Proxygen source code review
Published:
Source code review of Proxygen, a C++ HTTP library.
Proxygen source code review
Interfaces and how to use them
Proxygen is Facebook’s C++ HTTP libraries. The basic components are HTTPServer
, RequestHandlerFactory
, and RequestHandler
under the /proxygen/httpserver
directory.
The official version has incorporated sample usage, which is under /proxygen/httpserver/samples/
and it includes echo, and static http server samples.
I would like to take static
server as an example. The main()
function is in StaticServer.cpp
. It first initializes folly
and IP configs. Then you should define the options
structure. handlerFactories
is important in options
.
options.handlerFactories = RequestHandlerChain()
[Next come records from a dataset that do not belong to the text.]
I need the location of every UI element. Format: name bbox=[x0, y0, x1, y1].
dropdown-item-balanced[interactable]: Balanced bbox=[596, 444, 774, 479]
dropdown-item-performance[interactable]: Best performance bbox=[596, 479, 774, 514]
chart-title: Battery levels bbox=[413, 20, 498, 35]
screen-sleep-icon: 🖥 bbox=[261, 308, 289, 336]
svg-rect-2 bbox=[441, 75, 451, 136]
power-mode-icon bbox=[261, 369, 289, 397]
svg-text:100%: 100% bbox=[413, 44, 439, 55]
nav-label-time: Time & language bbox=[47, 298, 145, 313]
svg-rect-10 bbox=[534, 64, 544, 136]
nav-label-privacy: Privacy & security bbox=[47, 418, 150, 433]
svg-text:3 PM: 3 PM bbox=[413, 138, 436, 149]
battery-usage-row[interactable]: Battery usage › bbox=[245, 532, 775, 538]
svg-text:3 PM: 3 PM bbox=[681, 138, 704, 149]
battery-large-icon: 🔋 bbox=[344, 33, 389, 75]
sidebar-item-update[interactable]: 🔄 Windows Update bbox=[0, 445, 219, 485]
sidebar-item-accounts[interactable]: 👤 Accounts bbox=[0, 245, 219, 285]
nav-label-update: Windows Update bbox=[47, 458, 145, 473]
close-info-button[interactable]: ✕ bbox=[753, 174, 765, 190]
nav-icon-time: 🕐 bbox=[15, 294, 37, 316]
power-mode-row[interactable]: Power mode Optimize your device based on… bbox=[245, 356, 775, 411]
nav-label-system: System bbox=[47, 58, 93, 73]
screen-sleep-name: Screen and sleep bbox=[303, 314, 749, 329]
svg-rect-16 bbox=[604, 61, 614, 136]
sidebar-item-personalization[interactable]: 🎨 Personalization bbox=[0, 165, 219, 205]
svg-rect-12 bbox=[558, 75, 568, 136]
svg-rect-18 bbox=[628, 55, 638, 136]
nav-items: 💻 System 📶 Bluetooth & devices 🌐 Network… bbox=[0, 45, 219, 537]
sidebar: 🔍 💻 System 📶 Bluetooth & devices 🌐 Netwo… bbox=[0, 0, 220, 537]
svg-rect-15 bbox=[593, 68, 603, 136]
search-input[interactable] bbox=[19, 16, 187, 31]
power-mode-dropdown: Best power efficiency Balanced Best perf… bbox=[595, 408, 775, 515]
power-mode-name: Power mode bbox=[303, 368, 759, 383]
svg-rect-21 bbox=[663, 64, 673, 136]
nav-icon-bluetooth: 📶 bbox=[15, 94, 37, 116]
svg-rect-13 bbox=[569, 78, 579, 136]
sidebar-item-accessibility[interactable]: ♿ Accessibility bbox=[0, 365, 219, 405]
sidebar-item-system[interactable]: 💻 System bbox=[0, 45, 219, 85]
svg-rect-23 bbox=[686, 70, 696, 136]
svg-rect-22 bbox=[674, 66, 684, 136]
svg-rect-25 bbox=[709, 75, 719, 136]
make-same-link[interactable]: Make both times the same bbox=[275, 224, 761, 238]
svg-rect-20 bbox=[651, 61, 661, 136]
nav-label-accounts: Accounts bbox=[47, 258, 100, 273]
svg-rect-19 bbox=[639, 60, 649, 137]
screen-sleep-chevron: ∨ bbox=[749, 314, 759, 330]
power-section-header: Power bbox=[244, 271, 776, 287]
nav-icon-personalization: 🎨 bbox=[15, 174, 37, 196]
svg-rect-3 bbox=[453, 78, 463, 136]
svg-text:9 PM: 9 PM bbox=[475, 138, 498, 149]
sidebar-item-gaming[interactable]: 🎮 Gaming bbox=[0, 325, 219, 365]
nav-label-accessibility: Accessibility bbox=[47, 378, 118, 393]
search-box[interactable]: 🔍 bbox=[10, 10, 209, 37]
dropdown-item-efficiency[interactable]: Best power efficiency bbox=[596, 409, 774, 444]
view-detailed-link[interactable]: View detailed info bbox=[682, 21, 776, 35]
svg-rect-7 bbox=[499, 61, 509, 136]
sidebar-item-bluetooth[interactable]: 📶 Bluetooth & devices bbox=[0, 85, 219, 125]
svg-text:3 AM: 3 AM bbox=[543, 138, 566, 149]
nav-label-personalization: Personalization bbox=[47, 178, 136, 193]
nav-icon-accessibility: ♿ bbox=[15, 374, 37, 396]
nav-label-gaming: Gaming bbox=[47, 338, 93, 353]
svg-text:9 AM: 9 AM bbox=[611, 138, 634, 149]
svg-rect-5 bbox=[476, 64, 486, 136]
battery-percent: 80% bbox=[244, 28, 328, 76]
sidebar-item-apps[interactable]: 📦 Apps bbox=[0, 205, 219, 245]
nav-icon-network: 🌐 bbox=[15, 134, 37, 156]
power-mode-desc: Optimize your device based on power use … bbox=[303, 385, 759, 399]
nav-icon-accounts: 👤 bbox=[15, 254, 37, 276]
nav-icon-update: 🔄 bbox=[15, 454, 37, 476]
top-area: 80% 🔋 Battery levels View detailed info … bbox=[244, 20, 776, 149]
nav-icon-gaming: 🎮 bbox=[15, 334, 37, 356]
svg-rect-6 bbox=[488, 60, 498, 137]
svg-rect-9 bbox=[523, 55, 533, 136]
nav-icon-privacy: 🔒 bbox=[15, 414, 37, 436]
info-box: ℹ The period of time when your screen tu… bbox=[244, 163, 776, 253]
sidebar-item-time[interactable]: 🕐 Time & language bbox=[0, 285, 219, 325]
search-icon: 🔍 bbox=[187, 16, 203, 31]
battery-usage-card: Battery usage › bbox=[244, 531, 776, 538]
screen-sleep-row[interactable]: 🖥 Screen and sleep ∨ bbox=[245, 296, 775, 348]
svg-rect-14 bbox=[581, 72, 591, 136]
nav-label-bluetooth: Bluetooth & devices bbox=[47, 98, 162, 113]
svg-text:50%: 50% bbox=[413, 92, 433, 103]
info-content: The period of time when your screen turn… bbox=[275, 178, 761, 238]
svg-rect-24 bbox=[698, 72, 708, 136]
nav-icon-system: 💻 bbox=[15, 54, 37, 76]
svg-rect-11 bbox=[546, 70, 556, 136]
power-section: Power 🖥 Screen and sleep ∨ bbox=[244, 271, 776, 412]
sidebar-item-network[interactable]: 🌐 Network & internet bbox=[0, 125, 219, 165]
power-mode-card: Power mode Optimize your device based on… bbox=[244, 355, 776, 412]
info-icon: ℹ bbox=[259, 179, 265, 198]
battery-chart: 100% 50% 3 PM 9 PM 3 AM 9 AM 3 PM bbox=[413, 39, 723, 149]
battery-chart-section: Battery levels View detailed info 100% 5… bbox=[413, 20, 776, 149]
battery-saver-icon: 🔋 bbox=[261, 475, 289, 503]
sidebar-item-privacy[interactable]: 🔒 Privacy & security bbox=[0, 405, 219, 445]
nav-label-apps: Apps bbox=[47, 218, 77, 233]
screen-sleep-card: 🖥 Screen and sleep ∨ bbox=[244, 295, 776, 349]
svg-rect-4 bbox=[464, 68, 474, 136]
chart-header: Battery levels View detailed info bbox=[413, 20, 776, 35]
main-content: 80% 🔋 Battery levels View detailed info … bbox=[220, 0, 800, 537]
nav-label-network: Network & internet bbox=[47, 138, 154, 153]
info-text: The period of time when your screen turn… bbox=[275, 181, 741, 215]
.addThen<StaticHandlerFactory>()
.build();
The StaticHandlerFactory
class is implemented by user in StaticServer.cpp
, and it returns a new static handler. Every specific handler factory should inherit RequestHandlerFactory
, which is a virtual class that defines some interfaces.
class StaticHandlerFactory : public RequestHandlerFactory {
public:
void onServerStart(folly::EventBase* /*evb*/) noexcept override {}
void onServerStop() noexcept override {}
RequestHandler* onRequest(RequestHandler*, HTTPMessage*) noexcept override {
return new StaticHandler;
}
};
The role of handler in the whole system is that, it is attached with each request, and interacts with operation system, or upstream servers requested by the clients.
Then options
and IPconfigs will be passed to the interfaces. Your simple static http server is completed!
HTTPServer server(std::move(options));
server.bind(IPs);
// Start HTTPServer mainloop in a separate thread
std::thread t([&] () {
server.start();
});
t.join();
return 0;
Introductions of each component
HTTPServer
HTTPServer.cpp
abstracts actions of server like start and stop. By using bind()
, codecFactory
, When starting a server, it first gets an event base to manage events in a thread pool. Most thread io, and event management in Proxygen are based on the folly
library developed by Facebook.
After getting an event base, it does following things in startTcpServer()
:
- Register
HandlerCallbacks
as the observer of thread pool.HandlerCallbacks
implements interfaces likethreadStarted
andthreadStopped
. AcceptorFactory
new aHTTPServerAcceptor
, and pass it intobootstrap_
.bootstrap_
setschildHandler
, and thread pools for accepting connections and IO handling.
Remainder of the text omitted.